Examples of using "неделю" in a sentence and their turkish translations:
Bana bir hafta ver.
Bir hafta bekleyeceğim.
O bir hafta boyunca yıkanmadı.
Bir hafta sonra öldü.
Bir hafta içinde gideriz.
Burada bir hafta geçirdi.
Bir hafta sonra Ramel,
Yağmur bir hafta sürdü.
Bir hafta içinde dön.
Bir haftadır hastaydı.
Bir hafta içinde görüşürüz.
Savaş bir hafta sürdü.
Hava hafta boyu bulutlu oldu.
Bütün hafta yalnız mıydınız?
Bir hafta orada kalacağım.
Tom bir haftadır banyo yapmadı.
Bütün hafta neredeydin?
Hava bütün hafta boyunca güzeldi.
- Onlar haftada bir kez buluşurlar.
- Haftada bir buluşurlar.
O bir haftadır hastanedeydi.
Bütün hafta meşguldüm.
Hastanede bir hafta geçirdim.
Bir hafta içinde seni arayacağım.
Bütün geçen hafta yağmur yağdı.
O her hafta bisikleti yıkar.
Festivalden bir hafta sonra yok olmuştu.
o ilk hafta içinde oluyor.
Evde bir hafta kaldım.
Bir haftadır kar yağıyor.
Onlar bir hafta içinde gelecekler.
Ev bir hafta sonra yıkıldı.
Bir hafta izin alıyorum.
Bir hafta boyunca yağmur yağdı.
Bir hafta sonra bıraktım.
Bir hafta içinde ayrılıyorum.
Bir haftadır buradayım.
O bir hafta önce oldu.
John bir hafta önce geldi.
Bir hafta kalacağım.
O bir hafta sonra öldü.
Ben yalnızca bir hafta burada bulunuyorum.

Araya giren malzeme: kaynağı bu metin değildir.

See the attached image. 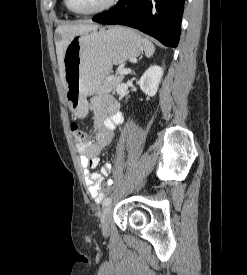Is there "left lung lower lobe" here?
Here are the masks:
<instances>
[{"instance_id": "1", "label": "left lung lower lobe", "mask_w": 247, "mask_h": 275, "mask_svg": "<svg viewBox=\"0 0 247 275\" xmlns=\"http://www.w3.org/2000/svg\"><path fill=\"white\" fill-rule=\"evenodd\" d=\"M185 0H119L93 21L138 29L168 47H177Z\"/></svg>"}]
</instances>
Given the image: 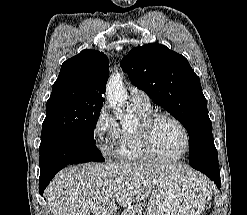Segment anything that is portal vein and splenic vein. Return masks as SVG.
<instances>
[{"instance_id": "18ae733b", "label": "portal vein and splenic vein", "mask_w": 247, "mask_h": 215, "mask_svg": "<svg viewBox=\"0 0 247 215\" xmlns=\"http://www.w3.org/2000/svg\"><path fill=\"white\" fill-rule=\"evenodd\" d=\"M109 193L110 194H114L115 193V190H109Z\"/></svg>"}]
</instances>
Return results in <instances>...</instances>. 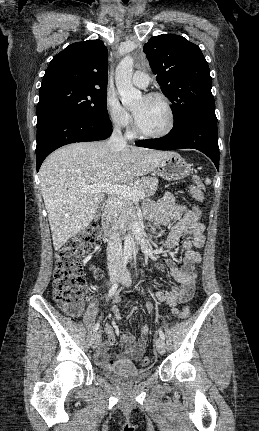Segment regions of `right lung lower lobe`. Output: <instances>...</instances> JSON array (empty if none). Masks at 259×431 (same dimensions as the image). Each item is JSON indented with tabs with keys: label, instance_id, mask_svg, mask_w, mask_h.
<instances>
[{
	"label": "right lung lower lobe",
	"instance_id": "obj_1",
	"mask_svg": "<svg viewBox=\"0 0 259 431\" xmlns=\"http://www.w3.org/2000/svg\"><path fill=\"white\" fill-rule=\"evenodd\" d=\"M37 171L57 148L74 142L107 139L112 133L110 119H95L71 112H57L37 121Z\"/></svg>",
	"mask_w": 259,
	"mask_h": 431
}]
</instances>
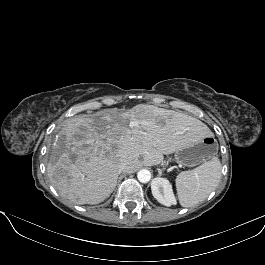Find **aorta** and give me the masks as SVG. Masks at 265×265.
Here are the masks:
<instances>
[{"mask_svg":"<svg viewBox=\"0 0 265 265\" xmlns=\"http://www.w3.org/2000/svg\"><path fill=\"white\" fill-rule=\"evenodd\" d=\"M137 178L141 183H147L151 179V173L147 169H141L137 173Z\"/></svg>","mask_w":265,"mask_h":265,"instance_id":"obj_1","label":"aorta"}]
</instances>
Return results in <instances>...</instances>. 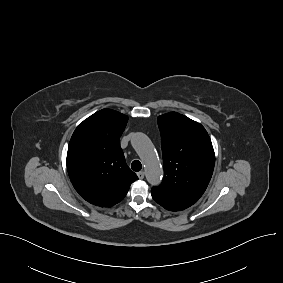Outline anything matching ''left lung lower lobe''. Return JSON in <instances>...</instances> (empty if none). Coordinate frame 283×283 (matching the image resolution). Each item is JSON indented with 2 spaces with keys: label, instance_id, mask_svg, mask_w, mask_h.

Bir hafta için yemeksiz gittim.
Savaş bir hafta sürdü.
O, burada bir hafta yaşadı.
O bir hafta önce hastalandı.
Tom bir hafta içinde iyileşecek.
Bütün hafta yağmur yağıyor.
Haftamıza başlayalım.
Her hafta alışverişe gider misin?
Toplantıyı bir haftalığına erteledik.
Orada bir hafta kalmak istiyorum.
O bir hafta izin aldı.
O bir hafta önce ikiz doğurdu.
İngiltere'den bir hafta önce geldiler.
O bana haftada bir kez yazar.
Bütün hafta burada kalmak istiyor musun?
Onun hakkında bir hafta önce biliyordum.
Orada bir hafta kalmayı planlıyorum.
- Haftada kaç saat çalışırsın?
- Haftada kaç saat çalışıyorsun?
- Haftada kaç saat çalışırsınız?
- Haftada kaç saat çalışıyorsunuz?
Tom bir haftalığına Boston'a gitti.
Gelecek hafta boyunca meşgul olacağım.
Biz bütün hafta Boston'da olacağız.
Haftada yedi gün açığız.
Bütün hafta bunun üzerinde çalışıyoruz.
Tüm hafta boyunca Boston'da kalacak mısın?
Geçen hafta hep buradaydım.
Tom'un doğum günü bir hafta içinde geliyor.
Tom annesini haftada bir arar.
- Bir haftalığına Boston'a gidiyorum.
- Bir hafta için Boston'a gidiyorum.
Bir haftalığına oraya gittik.
Toplantı gelecek haftaya kadar ertelendi.
Bir haftadır hastanedeydim.
Biz bir hafta kalmayı planlıyoruz.
Ben haftada bir kez yüzerim.
Parti bir hafta sonraya ertelendi.
O her hafta bana yazar.
Onlar bir hafta sonra işi bitirdi.
O her hafta arabayı yıkar.
O, haftada bir kez uğrar.
Bir haftadan sonra o geri geldi.
Onu her hafta yaparlar.
Mektup bir hafta civarında varacak.
Bir hafta daha beklemek istiyorum.
Tom bütün hafta meşguldü.
Tüm bu hafta çalıştım.
Tüm bu hafta çalıştım.
Hastanede bir hafta geçirdim.
Tom her hafta Mary'ye yazdı.
Yaklaşık bir hafta içinde döneceğim.
Tom bütün hafta burada olacak.
- Bütün hafta burada olacağız.
- Tüm hafta burada olacağız.
Tom Boston'da bir hafta geçirdi.
Ben bir hafta için kalmak niyetindeyim.